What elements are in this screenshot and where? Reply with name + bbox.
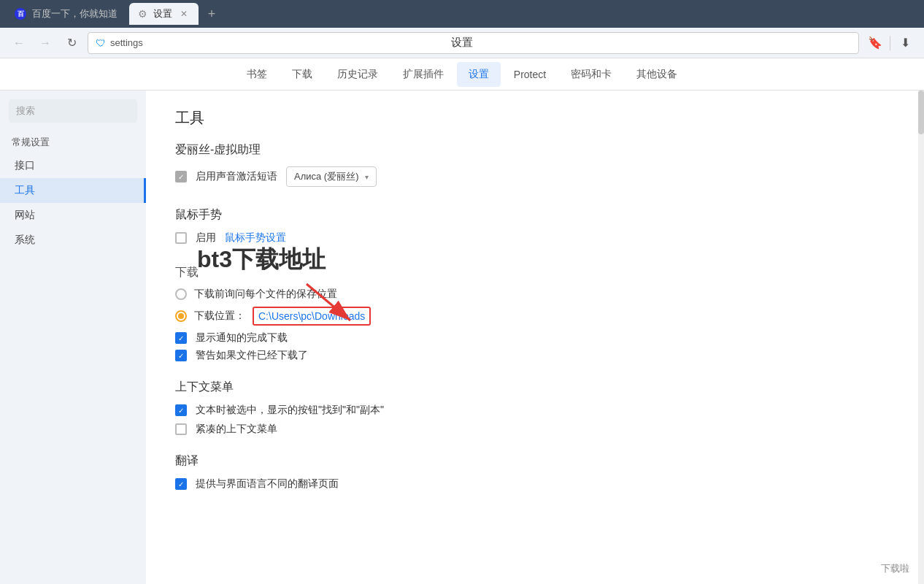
svg-line-1 (307, 284, 350, 320)
scrollbar[interactable] (918, 91, 924, 584)
refresh-button[interactable]: ↻ (61, 33, 82, 53)
download-checkbox1-row: 显示通知的完成下载 (175, 331, 895, 345)
translation-checkbox1[interactable] (175, 478, 187, 490)
page-title: 设置 (451, 36, 473, 50)
tab-history[interactable]: 历史记录 (326, 62, 390, 87)
alice-checkbox[interactable] (175, 171, 187, 182)
context-checkbox2-row: 紧凑的上下文菜单 (175, 423, 895, 436)
tab-bookmarks[interactable]: 书签 (235, 62, 279, 87)
sidebar-item-interface[interactable]: 接口 (0, 153, 146, 178)
tab-bar: 百 百度一下，你就知道 ⚙ 设置 ✕ + (0, 0, 924, 28)
sidebar-item-system[interactable]: 系统 (0, 228, 146, 253)
tab-settings-tab[interactable]: ⚙ 设置 ✕ (129, 3, 199, 25)
url-text: settings (110, 37, 143, 48)
translation-checkbox1-label: 提供与界面语言不同的翻译页面 (196, 477, 339, 491)
tab-extensions[interactable]: 扩展插件 (391, 62, 455, 87)
address-input[interactable]: 🛡 settings (88, 32, 859, 54)
annotation-text: bt3下载地址 (197, 244, 326, 276)
translation-title: 翻译 (175, 453, 895, 469)
baidu-icon: 百 (15, 8, 26, 20)
download-option2-row: 下载位置： C:\Users\pc\Downloads (175, 307, 895, 326)
alice-checkbox-label: 启用声音激活短语 (196, 170, 277, 183)
tab-passwords[interactable]: 密码和卡 (559, 62, 623, 87)
download-checkbox2-row: 警告如果文件已经下载了 (175, 349, 895, 362)
download-option1-radio[interactable] (175, 288, 187, 300)
new-tab-button[interactable]: + (201, 4, 222, 24)
context-checkbox1-label: 文本时被选中，显示的按钮"找到"和"副本" (196, 404, 384, 417)
tab-baidu[interactable]: 百 百度一下，你就知道 (6, 3, 126, 25)
nav-tabs: 书签 下载 历史记录 扩展插件 设置 Protect 密码和卡 其他设备 (0, 58, 924, 91)
alice-section: 爱丽丝-虚拟助理 启用声音激活短语 Алиса (爱丽丝) ▾ (175, 142, 895, 187)
download-button[interactable]: ⬇ (895, 33, 915, 53)
toolbar-actions: 🔖 ⬇ (865, 33, 915, 53)
mouse-gesture-label: 启用 (196, 231, 216, 245)
download-notify-label: 显示通知的完成下载 (196, 331, 288, 345)
tab-protect[interactable]: Protect (502, 63, 558, 86)
gear-icon: ⚙ (138, 8, 147, 20)
mouse-gesture-section: 鼠标手势 启用 鼠标手势设置 (175, 207, 895, 245)
alice-dropdown[interactable]: Алиса (爱丽丝) ▾ (286, 166, 377, 187)
context-menu-title: 上下文菜单 (175, 380, 895, 395)
divider (890, 36, 890, 50)
scrollbar-thumb[interactable] (918, 91, 924, 134)
mouse-gesture-link[interactable]: 鼠标手势设置 (225, 231, 286, 245)
download-warn-label: 警告如果文件已经下载了 (196, 349, 308, 362)
page-section-title: 工具 (175, 108, 895, 128)
sidebar-item-website[interactable]: 网站 (0, 203, 146, 228)
context-checkbox2[interactable] (175, 423, 187, 435)
sidebar: 搜索 常规设置 接口 工具 网站 系统 (0, 91, 146, 584)
translation-section: 翻译 提供与界面语言不同的翻译页面 (175, 453, 895, 491)
alice-dropdown-value: Алиса (爱丽丝) (294, 170, 359, 183)
sidebar-section-title: 常规设置 (0, 131, 146, 153)
address-bar: ← → ↻ 🛡 settings 设置 🔖 ⬇ (0, 28, 924, 58)
settings-panel: bt3下载地址 工具 爱丽丝-虚拟助理 启用声音激活短语 Алиса (爱丽丝)… (146, 91, 924, 584)
download-option1-row: 下载前询问每个文件的保存位置 (175, 288, 895, 301)
context-checkbox2-label: 紧凑的上下文菜单 (196, 423, 277, 436)
back-button[interactable]: ← (9, 33, 29, 53)
sidebar-item-tools[interactable]: 工具 (0, 178, 146, 203)
bookmark-button[interactable]: 🔖 (865, 33, 885, 53)
red-arrow-icon (285, 277, 372, 335)
shield-icon: 🛡 (96, 37, 106, 49)
download-option2-radio[interactable] (175, 310, 187, 322)
context-checkbox1[interactable] (175, 404, 187, 416)
search-placeholder: 搜索 (16, 104, 35, 118)
forward-button[interactable]: → (35, 33, 55, 53)
context-menu-section: 上下文菜单 文本时被选中，显示的按钮"找到"和"副本" 紧凑的上下文菜单 (175, 380, 895, 436)
alice-title: 爱丽丝-虚拟助理 (175, 142, 895, 158)
watermark: 下载啦 (881, 562, 909, 575)
mouse-gesture-checkbox[interactable] (175, 232, 187, 244)
download-section: 下载 下载前询问每个文件的保存位置 下载位置： C:\Users\pc\Down… (175, 265, 895, 362)
tab-settings-nav[interactable]: 设置 (457, 62, 501, 87)
main-content: 搜索 常规设置 接口 工具 网站 系统 bt3下载地址 工具 爱丽丝-虚拟助理 … (0, 91, 924, 584)
mouse-gesture-title: 鼠标手势 (175, 207, 895, 223)
sidebar-search[interactable]: 搜索 (9, 99, 137, 123)
download-option2-label: 下载位置： (194, 310, 245, 323)
tab-devices[interactable]: 其他设备 (625, 62, 689, 87)
tab-baidu-label: 百度一下，你就知道 (32, 7, 118, 20)
mouse-gesture-row: 启用 鼠标手势设置 (175, 231, 895, 245)
translation-checkbox1-row: 提供与界面语言不同的翻译页面 (175, 477, 895, 491)
download-warn-checkbox[interactable] (175, 350, 187, 361)
tab-close-button[interactable]: ✕ (178, 8, 190, 20)
tab-settings-label: 设置 (153, 7, 172, 20)
tab-downloads[interactable]: 下载 (280, 62, 324, 87)
download-notify-checkbox[interactable] (175, 332, 187, 344)
alice-row: 启用声音激活短语 Алиса (爱丽丝) ▾ (175, 166, 895, 187)
dropdown-arrow-icon: ▾ (365, 173, 369, 181)
context-checkbox1-row: 文本时被选中，显示的按钮"找到"和"副本" (175, 404, 895, 417)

════

List every line above that holds the word "menu".

■ Output below ■
context-menu-title: 上下文菜单 (175, 380, 895, 395)
context-menu-section: 上下文菜单 文本时被选中，显示的按钮"找到"和"副本" 紧凑的上下文菜单 (175, 380, 895, 436)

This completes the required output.